Following the rising spate of oil theft in the country, Renaissance Capital Limited (RenCap) said it has downwardly adjusted its 2013 crude oil production projection for Nigeria from 2.45 million barrels per day to 2.30 million barrels per day.

The financial advisory and research firm which stated this in a report titled: “Nigeria: Downside Risk to Oil Output-Reviewing our Forecasts,” made available to THISDAY yesterday, also identified the floods that ravaged some part of the country last year as another factor that led to the downgrade.

According to RenCap, the seeming recovery in oil output from second quarter of 2012 made it to believe that the trend would continue into 2013.

“However, floods in fourth quarter of 2012 and a pick-up in oil theft in first quarter 2013 compelled us to revise our projections. We downwardly adjust our oil production projection to 2.30 million barrels per day, from 2.45 million barrels per day owing to the increase in oil theft. This implies that growth of 6.9-7 per cent in 2013 is more likely, than our initial 7.1 per cent projection,” it explained.
It argued that the federal government’s budget oil production assumption of 2.53 million barrels per day in the 2013 budget was considered overly optimistic.

It noted that declarations of ‘force majeure’ – a legal step that protects a company from liability when it cannot fulfill a contract for reasons beyond its control, by oil companies in first quarter of 2013 due to an increase in oil theft implied further downside risk to the federal government’s oil production assumption.

To RenCap, as oil makes up 15 per cent of Nigeria’s Gross Domestic Product (GDP), two-thirds of the country’s revenue and over 95 per cent of export earnings, the risk to oil output has material implications on the Nigerian economy.

RenCap added: “Since 2011, Nigeria’s real GDP growth has been undermined by the underperformance of oil GDP when it recorded zero growth and contracted by 0.8 per cent in 2012. This was largely due to a drop in oil output from 2.42 million barrel per day in 2010 to 2.38 million barrels per day and 2.36 million barrel per day in 2011.

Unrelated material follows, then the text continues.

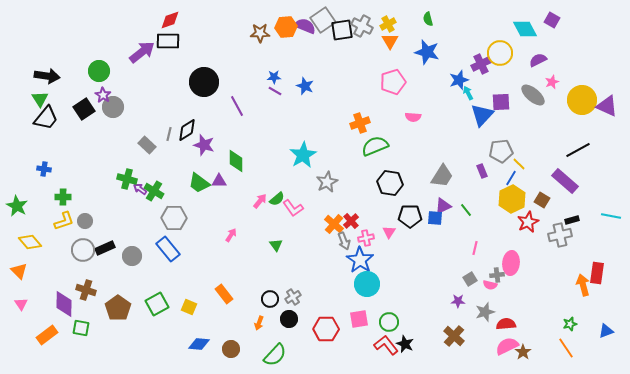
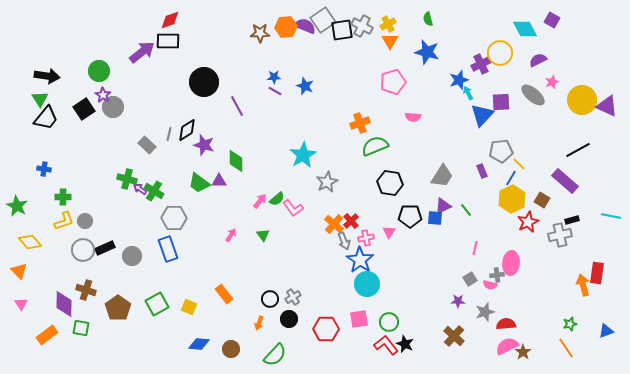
green triangle at (276, 245): moved 13 px left, 10 px up
blue rectangle at (168, 249): rotated 20 degrees clockwise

“Oil GDP showed signs of a recovery in 2012 when its rate of contraction slowed in 2Q12 and it recorded some modest growth in third quarter 2012, which was attributed to an increase in monitoring in oil producing areas by official security.
Continuing it said: “However, this recovery faltered in fourth quarter 2012, which was partly attributed to a flood-related shutdown in oil production for three weeks in October.”

RenCap also project current account surplus of 6.9 per cent of GDP in 2013, instead of its initial estimate of 7.4 per cent due to slower export earnings growth on the back of lower oil output.